[Opening PROVIDED RECORDS section]

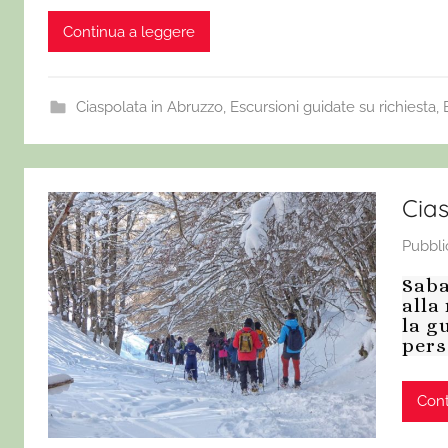
Continua a leggere
Ciaspolata in Abruzzo
,
Escursioni guidate su richiesta
,
Cias
Pubbli
Saba
alla
la g
pers
Cont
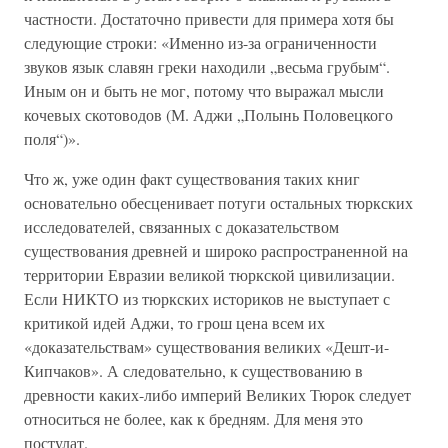
частности. Достаточно привести для примера хотя бы
следующие строки: «Именно из-за ограниченности
звуков язык славян греки находили „весьма грубым“.
Иным он и быть не мог, потому что выражал мысли
кочевых скотоводов (М. Аджи „Полынь Половецкого
поля“)».
Что ж, уже один факт существования таких книг
основательно обесценивает потуги остальных тюркских
исследователей, связанных с доказательством
существования древней и широко распространенной на
территории Евразии великой тюркской цивилизации.
Если НИКТО из тюркских историков не выступает с
критикой идей Аджи, то грош цена всем их
«доказательствам» существования великих «Дешт-и-
Кипчаков». А следовательно, к существованию в
древности каких-либо империй Великих Тюрок следует
относиться не более, как к бредням. Для меня это
постулат.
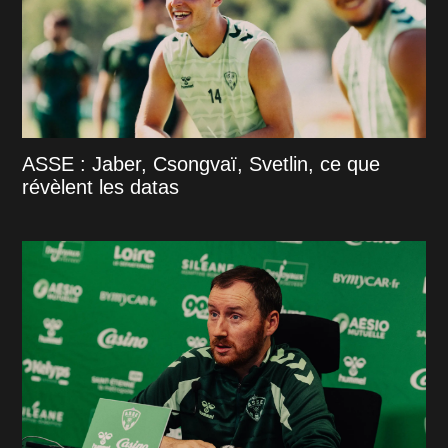
ASSE : Jaber, Csongvaï, Svetlin, ce que
révèlent les datas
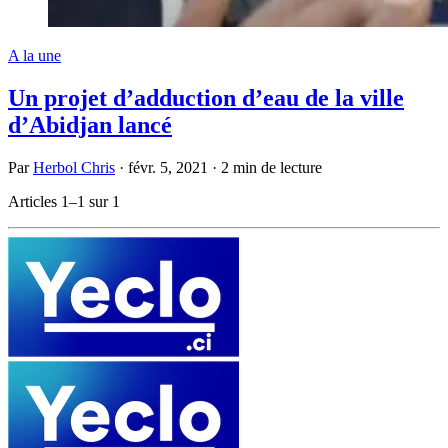
A la une
Un projet d’adduction d’eau de la ville
d’Abidjan lancé
Par
Herbol Chris
·
févr. 5, 2021
·
2 min de lecture
Articles 1–1 sur 1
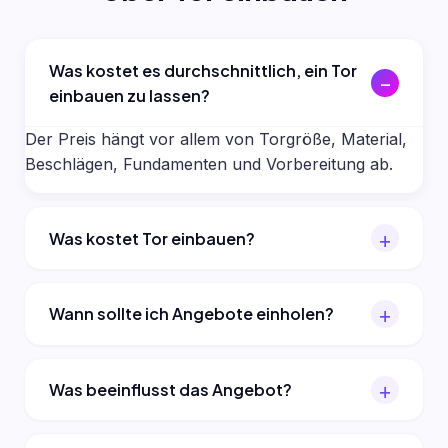
Was kostet es durchschnittlich, ein Tor
einbauen zu lassen?
Der Preis hängt vor allem von Torgröße, Material,
Beschlägen, Fundamenten und Vorbereitung ab.
Was kostet Tor einbauen?
Wann sollte ich Angebote einholen?
Was beeinflusst das Angebot?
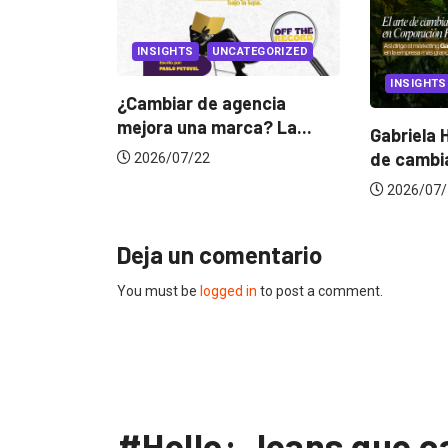
INSIGHTS
UNCATEGORIZED
INSIGHTS
¿Cambiar de agencia
ejora una marca? La...
Gabriela Herrera y el arte
de cambiarse...
2026/07/22
2026/07/16
Deja un comentario
You must be
logged in
to post a comment.
#Hello: Jeans que 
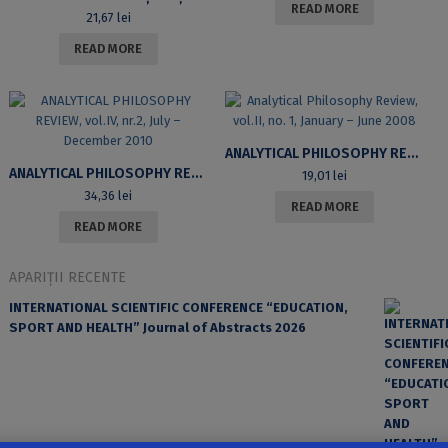
READ MORE
21,67
lei
READ MORE
ANALYTICAL PHILOSOPHY REVIEW, VOL.II, NO. 1, JANUARY – JUNE 2008
ANALYTICAL PHILOSOPHY REVIEW, VOL.IV, NR.2, JULY – DECEMBER 2010
19,01
lei
34,36
lei
READ MORE
READ MORE
APARIȚII RECENTE
INTERNATIONAL SCIENTIFIC CONFERENCE “EDUCATION,
SPORT AND HEALTH” Journal of Abstracts 2026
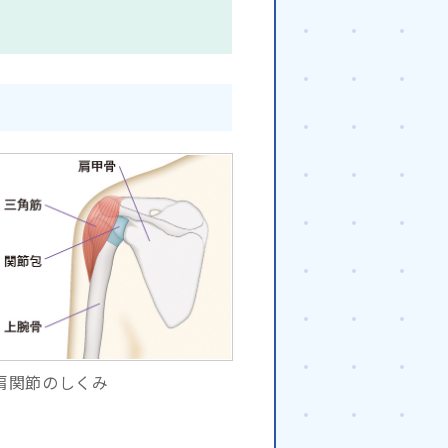
肩関節のしくみ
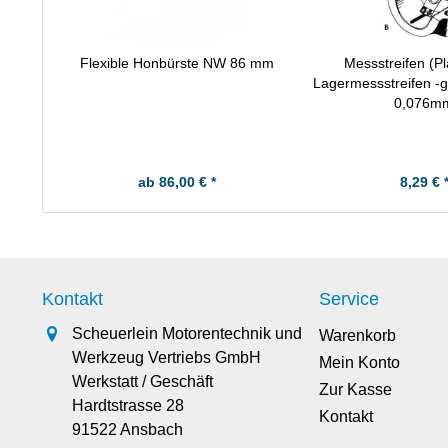
Flexible Honbürste NW 86 mm
Messstreifen (Pl
Lagermessstreifen -g
0,076m
ab 86,00 € *
8,29 € 
Kontakt
Service
Scheuerlein Motorentechnik und
Warenkorb
Werkzeug Vertriebs GmbH
Mein Konto
Werkstatt / Geschäft
Zur Kasse
Hardtstrasse 28
Kontakt
91522 Ansbach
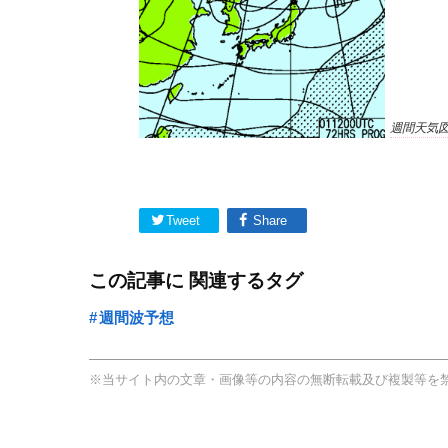
週間天気図
Tweet
Share
この記事に 関連するタグ
週間波予想
※当サイト内の文章・画像等の内容の無断転載及び複製等を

[Closing PROVIDED RECORDS section]

• ASSIGNMENT
Copy the whole listing exactly, excluding the pictures in it.

• EXERCISE ANSWER
Continua a leggere
Ciaspolata in Abruzzo
,
Escursioni guidate su richiesta
,
Cias
Pubbli
Saba
alla
la g
pers
Cont
частности. Достаточно привести для примера хотя бы
следующие строки: «Именно из-за ограниченности
звуков язык славян греки находили „весьма грубым“.
Иным он и быть не мог, потому что выражал мысли
кочевых скотоводов (М. Аджи „Полынь Половецкого
поля“)».
Что ж, уже один факт существования таких книг
основательно обесценивает потуги остальных тюркских
исследователей, связанных с доказательством
существования древней и широко распространенной на
территории Евразии великой тюркской цивилизации.
Если НИКТО из тюркских историков не выступает с
критикой идей Аджи, то грош цена всем их
«доказательствам» существования великих «Дешт-и-
Кипчаков». А следовательно, к существованию в
древности каких-либо империй Великих Тюрок следует
относиться не более, как к бредням. Для меня это
постулат.
ASSE : Jaber, Csongvaï, Svetlin, ce que
révèlent les datas
A la une
Un projet d’adduction d’eau de la ville
d’Abidjan lancé
Par
Herbol Chris
·
févr. 5, 2021
·
2 min de lecture
Articles 1–1 sur 1
Was kostet es durchschnittlich, ein Tor
einbauen zu lassen?
Der Preis hängt vor allem von Torgröße, Material,
Beschlägen, Fundamenten und Vorbereitung ab.
Was kostet Tor einbauen?
Wann sollte ich Angebote einholen?
Was beeinflusst das Angebot?
INSIGHTS
UNCATEGORIZED
INSIGHTS
¿Cambiar de agencia
ejora una marca? La...
Gabriela Herrera y el arte
de cambiarse...
2026/07/22
2026/07/16
Deja un comentario
You must be
logged in
to post a comment.
#Hello: Jeans que 
READ MORE
21,67
lei
READ MORE
ANALYTICAL PHILOSOPHY REVIEW, VOL.II, NO. 1, JANUARY – JUNE 2008
ANALYTICAL PHILOSOPHY REVIEW, VOL.IV, NR.2, JULY – DECEMBER 2010
19,01
lei
34,36
lei
READ MORE
READ MORE
APARIȚII RECENTE
INTERNATIONAL SCIENTIFIC CONFERENCE “EDUCATION,
SPORT AND HEALTH” Journal of Abstracts 2026
肩関節のしくみ
Flexible Honbürste NW 86 mm
Messstreifen (Pl
Lagermessstreifen -g
0,076m
ab 86,00 € *
8,29 € 
Kontakt
Service
Scheuerlein Motorentechnik und
Warenkorb
Werkzeug Vertriebs GmbH
Mein Konto
Werkstatt / Geschäft
Zur Kasse
Hardtstrasse 28
Kontakt
91522 Ansbach
週間天気図
Tweet
Share
この記事に 関連するタグ
週間波予想
※当サイト内の文章・画像等の内容の無断転載及び複製等を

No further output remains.